Status: alpha. velr 0.2.x is itself alpha; the on-disk format and graph schema are not yet stable.


Why a graph

grep finds strings; the agent then has to reconstruct call chains, test coverage, doc coverage, and revision history by re-reading files. That's slow and burns context. A graph turns "who tests this?" or "what mentions this function?" into one query that returns a Markdown table the agent drops straight into its reply.

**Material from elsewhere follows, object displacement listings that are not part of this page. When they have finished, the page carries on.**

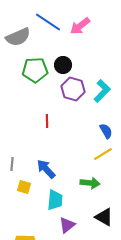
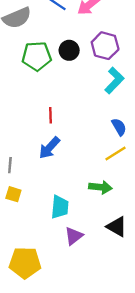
purple hexagon: (73, 89) -> (105, 46), moved
blue arrow: (46, 169) -> (49, 148), moved, turned -95
yellow square: (24, 187) -> (13, 194), moved

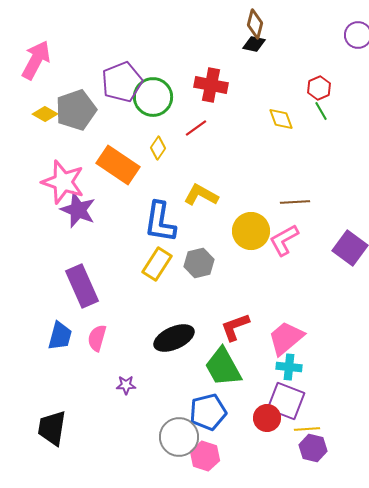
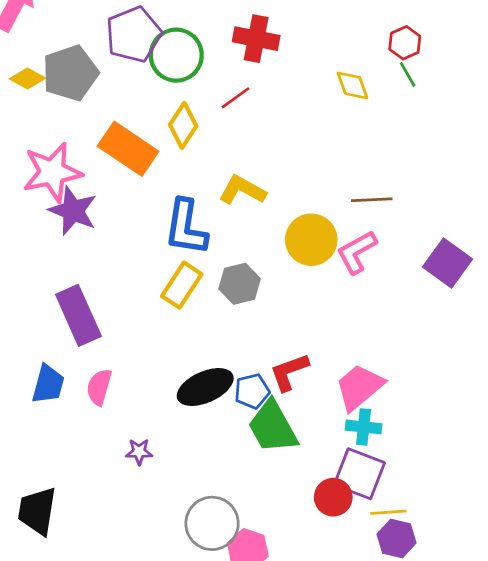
yellow diamond: (158, 148) -> (183, 125), size x1.4
pink star: (63, 182) -> (52, 172), turned -30
blue pentagon: (208, 412) -> (252, 391), moved, size x0.7

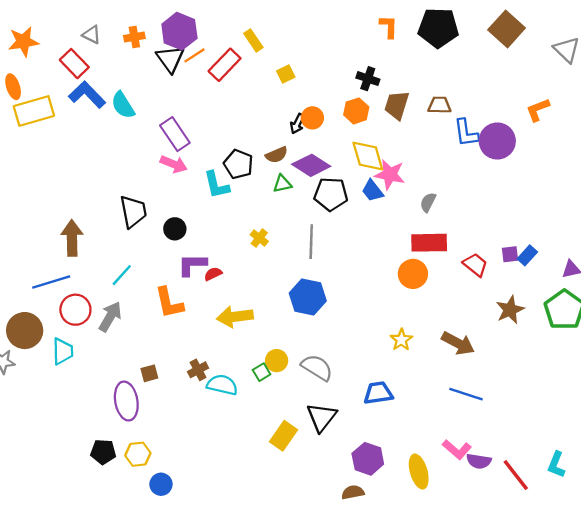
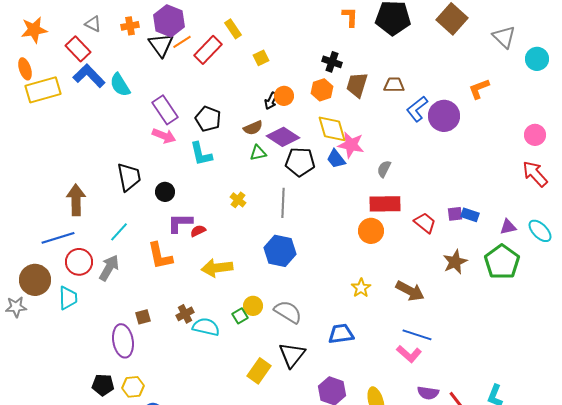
blue L-shape: (466, 133) -> (417, 109), turned 60
black pentagon: (238, 164) -> (208, 119), moved
blue rectangle: (527, 255) -> (470, 215), turned 66
pink L-shape: (457, 450) -> (409, 354), moved

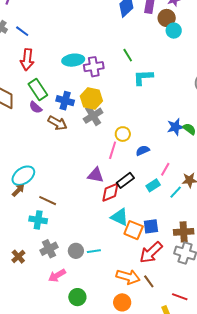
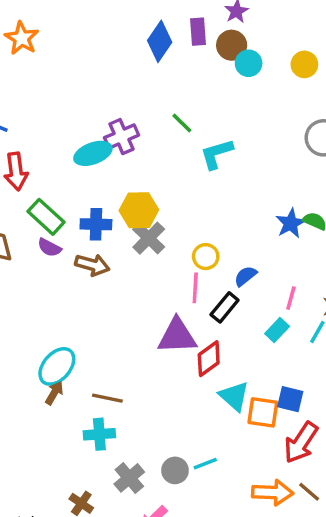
purple cross: (94, 67) -> (121, 136), moved
purple triangle: (96, 175) -> (177, 336), size x1.4
black rectangle: (125, 180) -> (225, 307), moved
cyan triangle: (120, 217) -> (234, 396), turned 30
blue square: (151, 226) -> (290, 399), turned 35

Compared to embedding-based code RAG:

  • Deterministic. Same query, same answer; nothing to re-rank.
  • Structural. Edges encode real call/test/mention/commit relationships, not "lexically similar."
  • Compositional. Cypher lets the agent express joins the embedding index cannot β€” "untested functions touched in the last 5 commits that a doc section mentions."
  • Writable. The agent annotates the graph (:Note, :Concept, :WorklogItem) so investigations persist.

What's in the graph

:Workspace -CONTAINS-> :Package -CONTAINS-> :File
                       :Package -DEPENDS_ON-> :Package
:File   <-DEFINED_IN- :Function | :Symbol
:Function -CALLS-> :Function           (via LSP outgoingCalls)
:Test (label on :Function) -TESTS-> :Function
:Doc -HAS_SECTION-> :DocSection -MENTIONS-> :Function | :Symbol
:Feature -HAS_SCENARIO-> :Scenario -HAS_STEP-> :Step -IMPLEMENTED_BY-> :Function
:Package -EXPOSES-> :APIEndpoint | :APIType
:Author -AUTHORED-> :GitCommit -PARENT_OF-> :GitCommit -SNAPSHOT_OF-> :Workspace
:Note -NOTES-> (anything)                            -- agent memory
:Concept -DESCRIBES-> (anything)                     -- subsystem groupings
:WorklogItem -HAS_STATUS-> :Status -HAS_COMMENT-> :Comment   -- project log
            -RELATES_TO-> (anything)

Full reference: docs/schema.md.


60-second start

# build
cargo build --workspace --release

# index your repo
./target/release/codegraph-indexer --workspace . --db ./codegraph.db

# serve it to Claude (with live reindex on save)
./target/release/codegraph-mcp --db ./codegraph.db --watch .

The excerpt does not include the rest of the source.